AIM OF THE EXERCISE » Would you give the entries again word for word, with no pictures in the copy?

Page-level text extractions

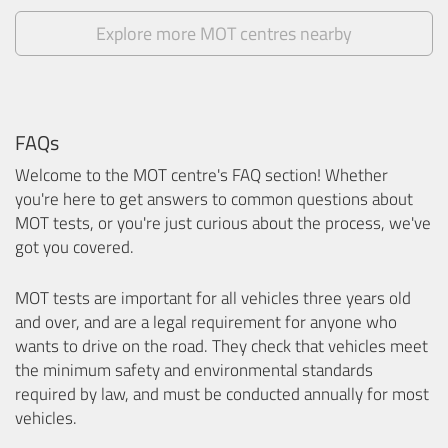
Explore more MOT centres nearby
FAQs
Welcome to the MOT centre's FAQ section! Whether
you're here to get answers to common questions about
MOT tests, or you're just curious about the process, we've
got you covered.
MOT tests are important for all vehicles three years old
and over, and are a legal requirement for anyone who
wants to drive on the road. They check that vehicles meet
the minimum safety and environmental standards
required by law, and must be conducted annually for most
vehicles.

RESPONSE TO THIS EXERCISE »
Explore more MOT centres nearby
FAQs
Welcome to the MOT centre's FAQ section! Whether
you're here to get answers to common questions about
MOT tests, or you're just curious about the process, we've
got you covered.
MOT tests are important for all vehicles three years old
and over, and are a legal requirement for anyone who
wants to drive on the road. They check that vehicles meet
the minimum safety and environmental standards
required by law, and must be conducted annually for most
vehicles.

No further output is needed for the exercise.